4-6 hours to price a job? Even by long hand that is an incredibly long time. I am not familiar with edge. What did edge do for you that is taking so long to do long hand? Did you previously make a complete materials list with edge or was edge based on averages and after you sold the job a production guy would make a material list? To do a complete take off AND input the pricing should be 4-6 hours on a simple box-job including time bullshitting with the guy in the office next to me. However once the take-off is done, making the material list and filling in my spreadsheet takes only a couple of minutes.


----------



## Grumpy (Oct 29, 2008)

JBL said:


> Calculator is the best. I can calculate 1000 squares in just 5 minutes.


LOL a 1000 square job is easier to calculate than a 10 square job. Both may have the same amount of details and penetrations. I find I spend more time pricing the job the smaller it gets. The owner of the company where I work will price out about 3-4 jobs a day all of them big box ballast usually not less than an acre. LOL Pricing a curb build out takes me longer.


----------



## 1985gt (Dec 21, 2010)

Lol I've spent days pricing out jobs!


----------



## Grumpy (Oct 29, 2008)

1985gt said:


> Lol I've spent days pricing out jobs!


Yep I quoted a job for the local county park district on OUTHOUSES and when it was all said and done I figured I spent 60 hours on the bid. I didn't get it, I was something like $160,000 and someone was $125,000.

Did I say this was for outhouses?

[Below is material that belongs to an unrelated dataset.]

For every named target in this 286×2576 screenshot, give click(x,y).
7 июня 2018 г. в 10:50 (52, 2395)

No wonder the state of IL is broke and taxes are so high.


----------



## 1985gt (Dec 21, 2010)

So was it a 60k roof and the 100k was to cover your estimating fees?


----------



## Grumpy (Oct 29, 2008)

1985gt said:


> So was it a 60k roof and the 100k was to cover your estimating fees?


I would have got the job but I got greedy. I put in the cost of a new dump trailer and new tar kettle, since I did not own either. 

I also figured in the cost of a fenced in staging area as per the engineer request, which was un-necessary on this job. I figured because of the size of each roof we would load up the trailer with the day's materials each morning, and download the tear off each night.... but I added in the temp fencing anyways.

Oh well, win some lose some. I still remember the basic spec which was a rolls royce hot roof on these outhouses. No wonder Cook County is nearly bankrupt. They wanted insulation on unconditioned spaces. They wanted a gyp cover board over the insulation. They wanted a meramac river rock instead of pea gravel, and if I recall this river rock cost 3x what pea gravel cost. 

Friggin outhouses! Sheesh. That was one of my first entries into govt work, now I bid alot of it, back then very very little.


----------